Friday, May 29, 2009

A Gift For My Dear Husband


I unintentionally provided Blake with a few years of laughter last night. A recap:

I tripped going upstairs. Not just any trip.....a full on, fall on my face, crash into the wall head first (surprised I didn't crush the sheet rock), sunglasses go flying, picture drops from its home and into my head kind of fall.

I knew, as soon as it happened, that Blake was giddy with excitement. Few things entertain him more than seeing someone trip and fall. An old lady could be struggling with a walker and if she tripped, he'd be rolling on the floor laughing. We saw proof of this last week during a neighborhood garage sale and pretty much the exact fore mentioned scenario unfolded. Yes, I married him for his maturity.

Later on last night, we were discussing my fall and he said he was thrilled to know I was laughing at myself in the bathroom shortly after.
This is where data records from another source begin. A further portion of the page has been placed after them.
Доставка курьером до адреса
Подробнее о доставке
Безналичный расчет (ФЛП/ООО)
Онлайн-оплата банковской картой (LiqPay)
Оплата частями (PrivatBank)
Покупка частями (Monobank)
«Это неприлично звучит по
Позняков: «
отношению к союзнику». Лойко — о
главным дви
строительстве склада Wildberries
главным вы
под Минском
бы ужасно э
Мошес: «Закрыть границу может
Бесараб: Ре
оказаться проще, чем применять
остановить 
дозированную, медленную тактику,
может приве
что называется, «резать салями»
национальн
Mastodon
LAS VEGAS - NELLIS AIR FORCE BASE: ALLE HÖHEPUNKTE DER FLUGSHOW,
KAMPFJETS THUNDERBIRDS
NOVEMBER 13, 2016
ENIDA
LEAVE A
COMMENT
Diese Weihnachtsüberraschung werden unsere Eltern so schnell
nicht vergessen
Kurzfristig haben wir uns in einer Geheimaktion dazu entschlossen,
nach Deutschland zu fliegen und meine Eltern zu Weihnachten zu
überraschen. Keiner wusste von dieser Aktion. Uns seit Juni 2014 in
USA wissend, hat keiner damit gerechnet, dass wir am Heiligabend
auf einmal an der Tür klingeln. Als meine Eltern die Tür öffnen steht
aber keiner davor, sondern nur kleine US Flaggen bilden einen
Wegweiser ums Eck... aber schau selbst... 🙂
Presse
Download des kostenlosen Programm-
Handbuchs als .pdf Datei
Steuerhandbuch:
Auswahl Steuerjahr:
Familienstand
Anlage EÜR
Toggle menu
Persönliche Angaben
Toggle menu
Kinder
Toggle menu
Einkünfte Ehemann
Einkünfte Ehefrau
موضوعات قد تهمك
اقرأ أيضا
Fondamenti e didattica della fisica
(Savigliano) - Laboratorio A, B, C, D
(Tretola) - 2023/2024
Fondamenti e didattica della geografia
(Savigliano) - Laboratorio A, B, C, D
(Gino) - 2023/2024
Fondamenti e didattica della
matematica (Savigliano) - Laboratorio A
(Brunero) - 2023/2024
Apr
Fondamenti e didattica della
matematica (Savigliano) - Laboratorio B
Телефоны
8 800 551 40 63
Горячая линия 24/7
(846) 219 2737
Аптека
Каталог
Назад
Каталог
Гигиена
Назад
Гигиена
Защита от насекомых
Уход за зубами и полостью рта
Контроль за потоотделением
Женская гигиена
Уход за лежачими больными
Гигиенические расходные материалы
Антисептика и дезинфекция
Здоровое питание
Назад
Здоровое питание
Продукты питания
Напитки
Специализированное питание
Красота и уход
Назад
He thought, instead, I might have turned around to start throwing things at him. Why? It wasn't his fault? His reply: "Casey, the downfall of the economy is my fault. World hunger is my fault. Everything is my fault with you."

Yawn. Heard it before. My martyr of a husband does like to exaggerate. However, now that I think about it.....I was running up the stairs in order to go to a bathroom with a locking door because having two toddlers staring at me asking, "Potty, mom? Poop, Case?" can get old.....I asked Blake to occupy them for 1 minute.....and he didn't.....so I tripped going up the stairs because of him.

Yes, it was his fault. I feel better now. If the bruise on my forehead would heal, I'd be even happier.

Oh, and my new (already overused and quite annoying) nickname is Trip. Lovely.

15 comments:

The Diaz Traveling Circus said...

Pray For Blake.com

If the shoe FITZ said...

Awesome. I am sad I missed the real thing but can picture it all in my head.

Coco said...

That would of been funny to see. And it was totally Blake's fault.

Did Blake and Adam go to the same, "poor pitiful me, my wife asks me to do stuff and I don't like her tone" seminar?

Sure sounds like it.

Anonymous said...

I love this post! And I love you Trip, for putting this out there for the masses. Everyone needs a good laugh now and then. In fact, I totally got busted while multi-tasking on a conference call. (Note to self: Make sure your phone is on mute before reading funny posts and laughing out loud.)

I admit that I am a sick person. Seeing someone trip or even hearing a story about someone tripping has got to be the funniest thing in the world. I simply cannot control myself. Casey is right, I will laugh uncontrollably at ANYONE that trips. The little old lady that tripped at the garage sale had both Carter and I on the floor. I am so proud that my oldest son has inherited my demented sense of humor. And I am not one of those people that will only laugh at the misfortune of others…I laugh equally as hard at myself (most of the time). Just ask Casey about the stairs at the State Fair.

love Blake

Carrie said...

That cracks me up! it is nice to go to the bathroom with out a cheering section in there with you. Hagen has started praising me for pooping in public bathrooms EVERY.SINGLE.TIME we go. BTW, I am not a mom that poops in a public bathroom with my toddler right beside me. At home maybe, but not in public...

Carrie said...

BTW, reminds me of the time by dork of a brother had a brand new camera. he was so proud of it! So in Vegas he had it proudly displayed around his neck (like any tourist would have) and wasn't paying attention and tripped over the chain link thing that seperates certain areas...it is about 1-2 feet off the ground. Fell flat on his face and crushed his camera under neath him...priceless...I wasn't even there to witness, but the picture in my mind of it was AWESOME!!

merrilee said...

OMG!! Too funny, Casey. . . not the falling part, just the bantering that followed. I believe my husband also finds great humor at my expense. Carrie--I hope that was your older brother, and not sweet Adam!!!!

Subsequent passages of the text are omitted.